• Sonuç bulunamadı

Bâbur'un Okudukları Bağlamında Adalet Kavramı

BÖLÜM III ADAB LİTERATÜRÜNDE İDEAL HÜKÜMDAR

C. Bâbur'un Okudukları Bağlamında Adalet Kavramı

Bâbur'un yaşamı boyunca hangi kitapları okuduğunu tam olarak hiçbir zaman bilemeyeceğiz. Ancak onun hatıratında, adı geçen ya da Bâbur'un doğrudan alıntı yaptığı kaynakları okuduğunu kabul edebiliriz. Tezimin ikinci bölümünde bahsettiğim üzere Bâbur'un yazılı kültür ile ilişkisi çok güçlüydü. Onun okuduğu ve haberdar olduğu eserler arasında kurmaca edebiyat ürünleri de yer alıyordu. Başta Sadî-i Şîrâzî'nin Bostân ve Gülistân'ı olmak üzere, Firdevsî'nin Şehnâme'si, Hâfız-ı Şîrâzî'nin şiirleri, Nizamî'nin Hamse'si, Mevlânâ Celâleddin Rûmî'nin Mesnevî'si, Ali Şir Nevâî ve Molla Câmî'nin şiirleri bunlar arasında sayılabilir. Sadî-i Şîrâzî'nin eserlerinin ise alıntılanma bakımından diğerlerinin önünde yer aldığı, Vekâyî'ye bakıldığında görülecektir.
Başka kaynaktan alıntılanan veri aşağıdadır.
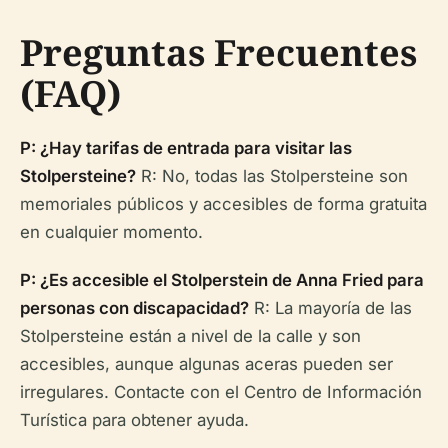
Preguntas Frecuentes
(FAQ)
P: ¿Hay tarifas de entrada para visitar las
Stolpersteine?
R: No, todas las Stolpersteine son
memoriales públicos y accesibles de forma gratuita
en cualquier momento.
P: ¿Es accesible el Stolperstein de Anna Fried para
personas con discapacidad?
R: La mayoría de las
Stolpersteine están a nivel de la calle y son
accesibles, aunque algunas aceras pueden ser
irregulares. Contacte con el Centro de Información
Turística para obtener ayuda.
Dolayısıyla burada iki sebepten ötürü sadece Bostân ve Gülistân üstünde durmayı tercih edeceğim: birincisi, Vekâyî'de en çok alıntı yapılan edebiyat metninin -Bâbur'un kendi şiirleri dışında- Sadî-i Şîrâzî'ye ait olması38; ikincisi ise, Bostân ve Gülistân'da yer alan adalet kavramının Firdevsî, Nizâmî ve Mevlânâ'da yer alan adalet kavramından ayrı bir yerde olmayışıdır: her eserde adalet, hükümdarlığın ilk şartı olarak konumlandırılır.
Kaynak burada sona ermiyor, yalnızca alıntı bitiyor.